[Stored data entries]
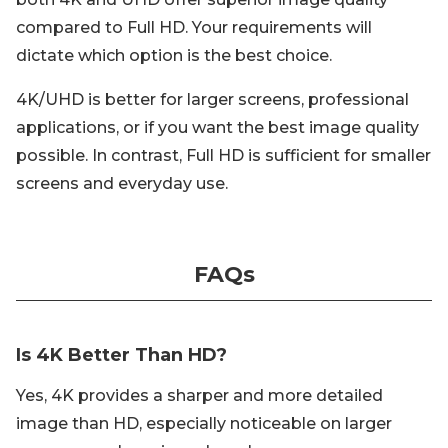
compared to Full HD. Your requirements will
dictate which option is the best choice.
4K/UHD is better for larger screens, professional
applications, or if you want the best image quality
possible. In contrast, Full HD is sufficient for smaller
screens and everyday use.
FAQs
Is 4K Better Than HD?
Yes, 4K provides a sharper and more detailed
image than HD, especially noticeable on larger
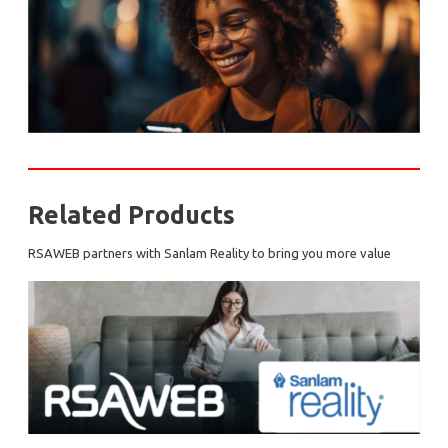
Related Products
RSAWEB partners with Sanlam Reality to bring you more value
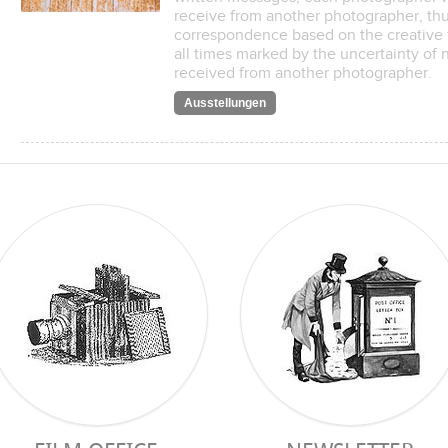
receive from another photographer, thus
correspondence based on the creative 
all times marked by the uncertainty of
received from another photographer.
Ausstellungen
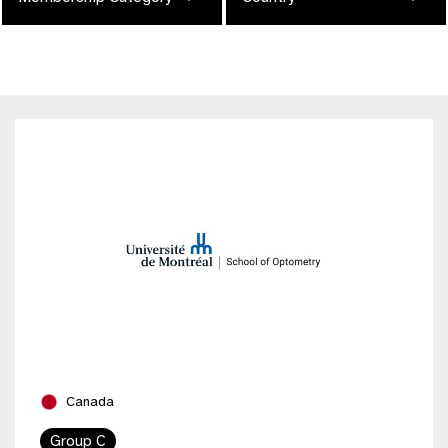
Canada
Group C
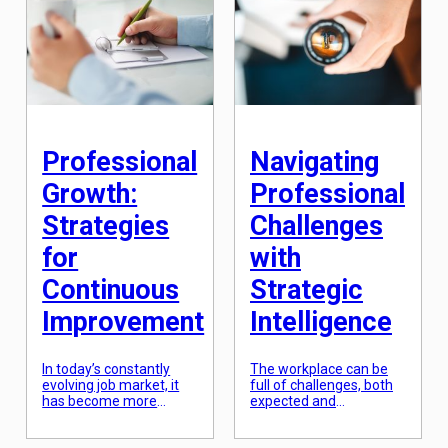
success. Gone are the
potential is not as
days of having a linear
complicated as it
career path and staying
seems? In fact, it’s a
with one company for
holistic journey that
decades. With
involves self-discovery,
advancements in
breaking through
technology and changes
limiting beliefs, […]
in industries, it is
essential to be able to
[…]
Professional
Navigating
Growth:
Professional
Strategies
Challenges
for
with
Continuous
Strategic
Improvement
Intelligence
In today’s constantly
The workplace can be
evolving job market, it
full of challenges, both
has become more
expected and
important than ever for
unexpected. These
professionals to
challenges can range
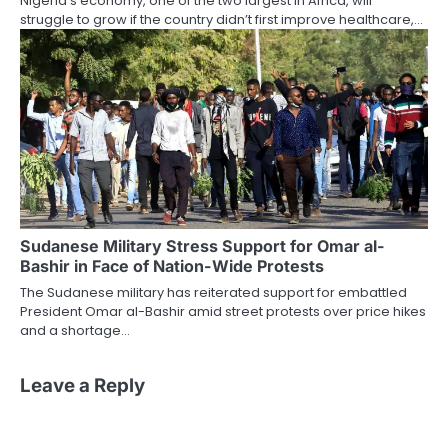
Nigeria’s economy, one of the two largest in Africa, will
struggle to grow if the country didn’t first improve healthcare,…
Sudanese Military Stress Support for Omar al-
Bashir in Face of Nation-Wide Protests
The Sudanese military has reiterated support for embattled
President Omar al-Bashir amid street protests over price hikes
and a shortage…
Leave a Reply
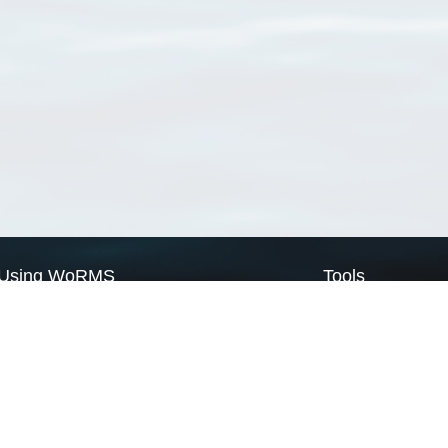
Using WoRMS
Tools
Citing WoRMS
WoRMS Match Tax
Terms of use
LifeWatch Match Ta
Request access
Webservices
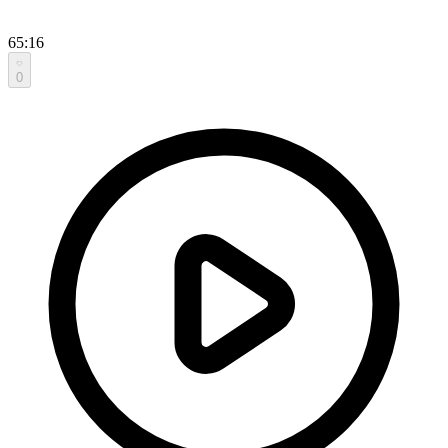
65:16
0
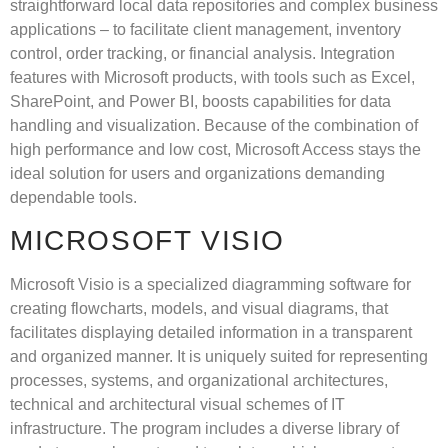
straightforward local data repositories and complex business
applications – to facilitate client management, inventory
control, order tracking, or financial analysis. Integration
features with Microsoft products, with tools such as Excel,
SharePoint, and Power BI, boosts capabilities for data
handling and visualization. Because of the combination of
high performance and low cost, Microsoft Access stays the
ideal solution for users and organizations demanding
dependable tools.
MICROSOFT VISIO
Microsoft Visio is a specialized diagramming software for
creating flowcharts, models, and visual diagrams, that
facilitates displaying detailed information in a transparent
and organized manner. It is uniquely suited for representing
processes, systems, and organizational architectures,
technical and architectural visual schemes of IT
infrastructure. The program includes a diverse library of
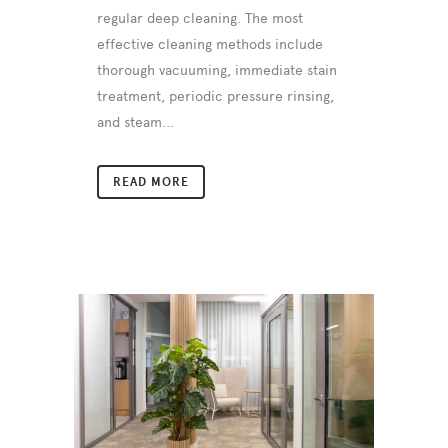
regular deep cleaning. The most
effective cleaning methods include
thorough vacuuming, immediate stain
treatment, periodic pressure rinsing,
and steam...
READ MORE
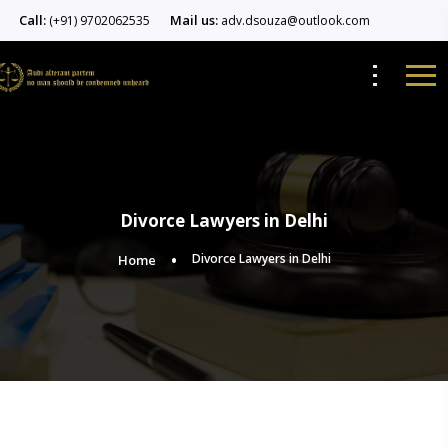
Call:
Mail us:
(+91) 9702062535
adv.dsouza@outlook.com
Divorce Lawyers in Delhi
Divorce Lawyers in Delhi
Home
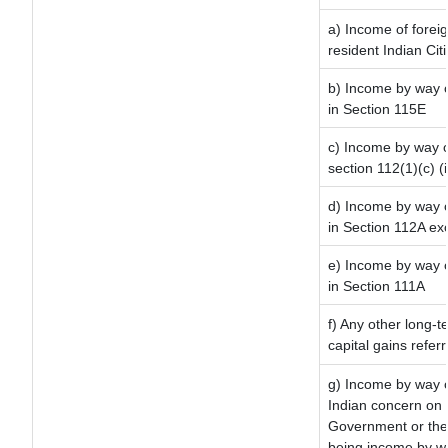
a) Income of forei
resident Indian Cit
b) Income by way of
in Section 115E
c) Income by way of
section 112(1)(c) (ii
d) Income by way of
in Section 112A ex
e) Income by way of
in Section 111A
f) Any other long-t
capital gains refer
g) Income by way o
Indian concern on
Government or the 
being income by way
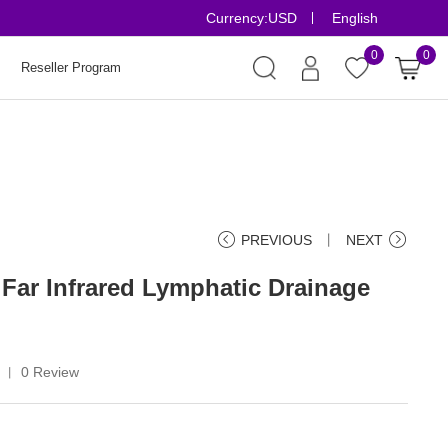
Currency:
USD
English
Risk-Free Orders
0
0
Reseller Program
PREVIOUS
丨
NEXT
 Far Infrared Lymphatic Drainage
0 Review
丨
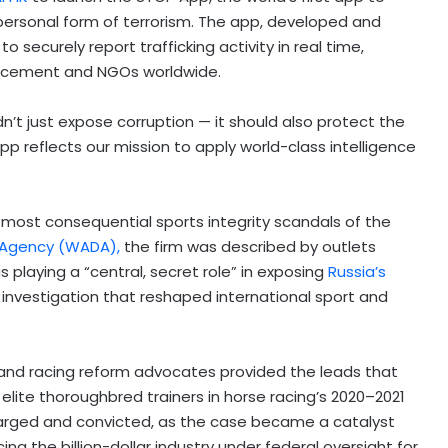
personal form of terrorism. The app, developed and
 securely report trafficking activity in real time,
forcement and NGOs worldwide.
dn’t just expose corruption — it should also protect the
App reflects our mission to apply world-class intelligence
 most consequential sports integrity scandals of the
 Agency (WADA),
the firm was described by outlets
s playing a “central, secret role” in exposing
Russia’s
investigation that reshaped international sport and
nd racing reform advocates provided the leads that
elite thoroughbred trainers in horse racing’s 2020–2021
harged and convicted, as the case became a catalyst
ing the billion-dollar industry under federal oversight for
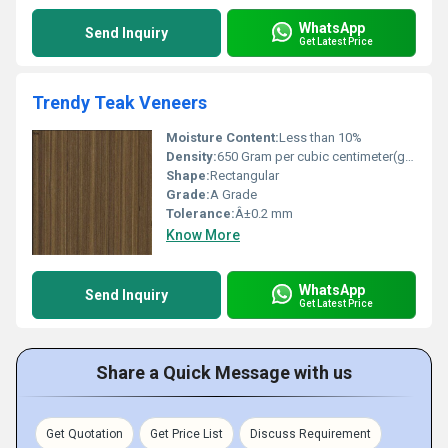
WhatsApp
Send Inquiry
Get Latest Price
Trendy Teak Veneers
Moisture Content:
Less than 10%
Density:
650 Gram per cubic centimeter(g/cm3)
Shape:
Rectangular
Grade:
A Grade
Tolerance:
Â±0.2 mm
Know More
WhatsApp
Send Inquiry
Get Latest Price
Share a Quick Message with us
Get Quotation
Get Price List
Discuss Requirement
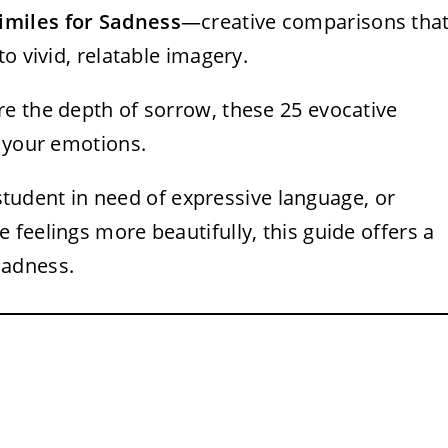
imiles for Sadness
—creative comparisons tha
o vivid, relatable imagery.
e the depth of sorrow, these 25 evocative
s your emotions.
a student in need of expressive language, or
feelings more beautifully, this guide offers a
sadness.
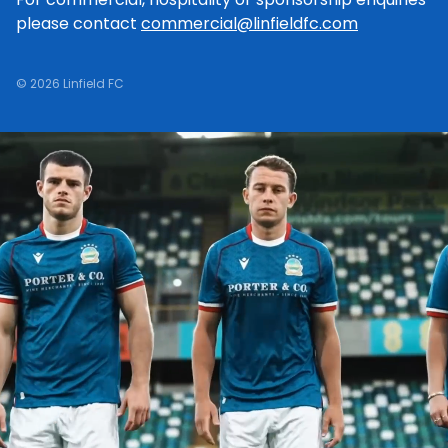
please contact
commercial@linfieldfc.com
© 2026 Linfield FC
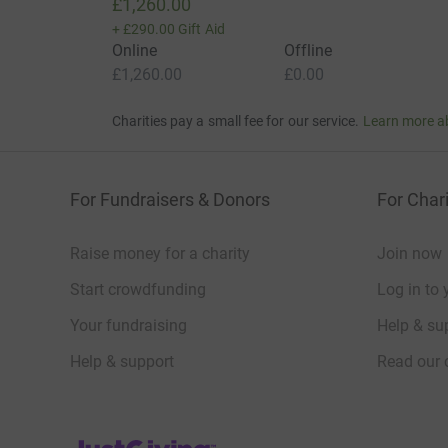
£1,260.00
+
£290.00
Gift Aid
Online
Offline
£1,260.00
£0.00
Charities pay a small fee for our service.
Learn more a
For Fundraisers & Donors
For Chari
Raise money for a charity
Join now
Start crowdfunding
Log in to 
Your fundraising
Help & sup
Help & support
Read our 
JustGiving’s homepage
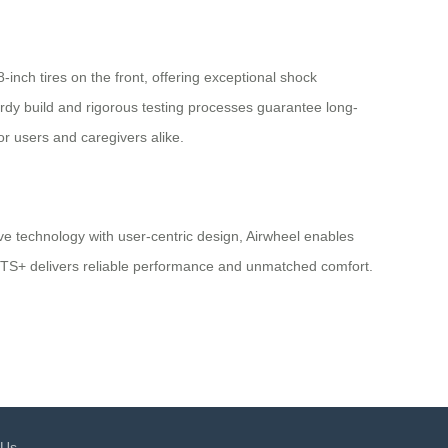
inch tires on the front, offering exceptional shock
urdy build and rigorous testing processes guarantee long-
or users and caregivers alike.
ve technology with user-centric design, Airwheel enables
 H3TS+ delivers reliable performance and unmatched comfort.
 Us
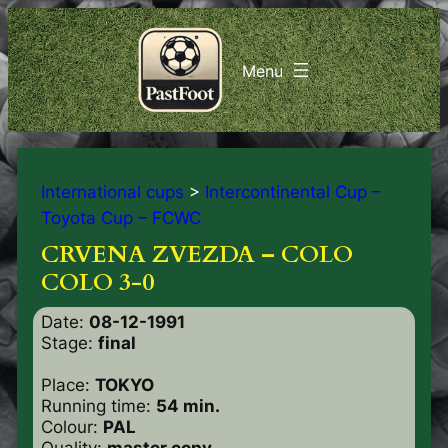
International cups
>
Intercontinental Cup –
Toyota Cup – FCWC
CRVENA ZVEZDA – COLO
COLO 3-0
Date:
08-12-1991
Stage:
final
Place:
TOKYO
Running time:
54 min.
Colour:
PAL
Quality:
master copy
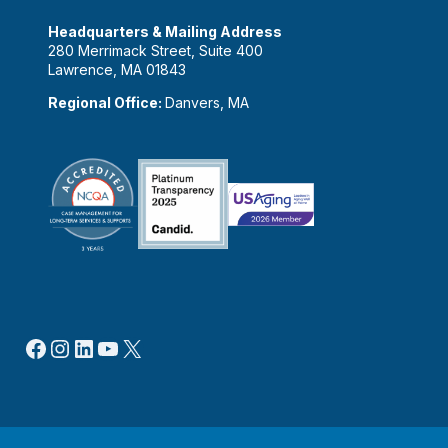
Headquarters & Mailing Address
280 Merrimack Street, Suite 400
Lawrence, MA 01843
Regional Office:
Danvers, MA
Facebook
Instagram
LinkedIn
YouTube
X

TASK INSTRUCTIONS: Repeat every record above exactly, but leave out any pictures.

WRITTEN RESPONSE:
compared to Full HD. Your requirements will
dictate which option is the best choice.
4K/UHD is better for larger screens, professional
applications, or if you want the best image quality
possible. In contrast, Full HD is sufficient for smaller
screens and everyday use.
FAQs
Is 4K Better Than HD?
Yes, 4K provides a sharper and more detailed
image than HD, especially noticeable on larger
Related Products
RSAWEB partners with Sanlam Reality to bring you more value
receive from another photographer, thus
correspondence based on the creative 
all times marked by the uncertainty of
received from another photographer.
Ausstellungen
Canada
Group C
success. Gone are the
potential is not as
days of having a linear
complicated as it
career path and staying
seems? In fact, it’s a
with one company for
holistic journey that
decades. With
involves self-discovery,
advancements in
breaking through
technology and changes
limiting beliefs, […]
in industries, it is
essential to be able to
[…]
Professional
Navigating
Growth:
Professional
Strategies
Challenges
for
with
Continuous
Strategic
Improvement
Intelligence
In today’s constantly
The workplace can be
evolving job market, it
full of challenges, both
has become more
expected and
important than ever for
unexpected. These
professionals to
challenges can range
Nigeria’s economy, one of the two largest in Africa, will
struggle to grow if the country didn’t first improve healthcare,…
Sudanese Military Stress Support for Omar al-
Bashir in Face of Nation-Wide Protests
The Sudanese military has reiterated support for embattled
President Omar al-Bashir amid street protests over price hikes
and a shortage…
Leave a Reply
Using WoRMS
Tools
Citing WoRMS
WoRMS Match Tax
Terms of use
LifeWatch Match Ta
Request access
Webservices
65:16
0
straightforward local data repositories and complex business
applications – to facilitate client management, inventory
control, order tracking, or financial analysis. Integration
features with Microsoft products, with tools such as Excel,
SharePoint, and Power BI, boosts capabilities for data
handling and visualization. Because of the combination of
high performance and low cost, Microsoft Access stays the
ideal solution for users and organizations demanding
dependable tools.
MICROSOFT VISIO
Microsoft Visio is a specialized diagramming software for
creating flowcharts, models, and visual diagrams, that
facilitates displaying detailed information in a transparent
and organized manner. It is uniquely suited for representing
processes, systems, and organizational architectures,
technical and architectural visual schemes of IT
infrastructure. The program includes a diverse library of
regular deep cleaning. The most
effective cleaning methods include
thorough vacuuming, immediate stain
treatment, periodic pressure rinsing,
and steam...
READ MORE
Call:
Mail us:
(+91) 9702062535
adv.dsouza@outlook.com
Divorce Lawyers in Delhi
Divorce Lawyers in Delhi
Home
a) Income of forei
resident Indian Cit
b) Income by way of
in Section 115E
c) Income by way of
section 112(1)(c) (ii
d) Income by way of
in Section 112A ex
e) Income by way of
in Section 111A
f) Any other long-t
capital gains refer
g) Income by way o
Indian concern on
Government or the 
being income by way
Currency:
USD
English
Risk-Free Orders
0
0
Reseller Program
PREVIOUS
丨
NEXT
 Far Infrared Lymphatic Drainage
0 Review
丨
personal form of terrorism. The app, developed and
 securely report trafficking activity in real time,
forcement and NGOs worldwide.
dn’t just expose corruption — it should also protect the
App reflects our mission to apply world-class intelligence
 most consequential sports integrity scandals of the
 Agency (WADA),
the firm was described by outlets
s playing a “central, secret role” in exposing
Russia’s
investigation that reshaped international sport and
nd racing reform advocates provided the leads that
elite thoroughbred trainers in horse racing’s 2020–2021
harged and convicted, as the case became a catalyst
ing the billion-dollar industry under federal oversight for
WhatsApp
Send Inquiry
Get Latest Price
Trendy Teak Veneers
Moisture Content:
Less than 10%
Density:
650 Gram per cubic centimeter(g/cm3)
Shape:
Rectangular
Grade:
A Grade
Tolerance:
Â±0.2 mm
Know More
WhatsApp
Send Inquiry
Get Latest Price
Share a Quick Message with us
Get Quotation
Get Price List
Discuss Requirement
imiles for Sadness
—creative comparisons tha
o vivid, relatable imagery.
e the depth of sorrow, these 25 evocative
s your emotions.
a student in need of expressive language, or
feelings more beautifully, this guide offers a
sadness.
please contact
commercial@linfieldfc.com
© 2026 Linfield FC
£1,260.00
+
£290.00
Gift Aid
Online
Offline
£1,260.00
£0.00
Charities pay a small fee for our service.
Learn more a
For Fundraisers & Donors
For Chari
Raise money for a charity
Join now
Start crowdfunding
Log in to 
Your fundraising
Help & sup
Help & support
Read our 
JustGiving’s homepage
inch tires on the front, offering exceptional shock
urdy build and rigorous testing processes guarantee long-
or users and caregivers alike.
ve technology with user-centric design, Airwheel enables
 H3TS+ delivers reliable performance and unmatched comfort.
 Us
International cups
>
Intercontinental Cup –
Toyota Cup – FCWC
CRVENA ZVEZDA – COLO
COLO 3-0
Date:
08-12-1991
Stage:
final
Place:
TOKYO
Running time:
54 min.
Colour:
PAL
Quality:
master copy
Headquarters & Mailing Address
280 Merrimack Street, Suite 400
Lawrence, MA 01843
Regional Office:
Danvers, MA
Facebook
Instagram
LinkedIn
YouTube
X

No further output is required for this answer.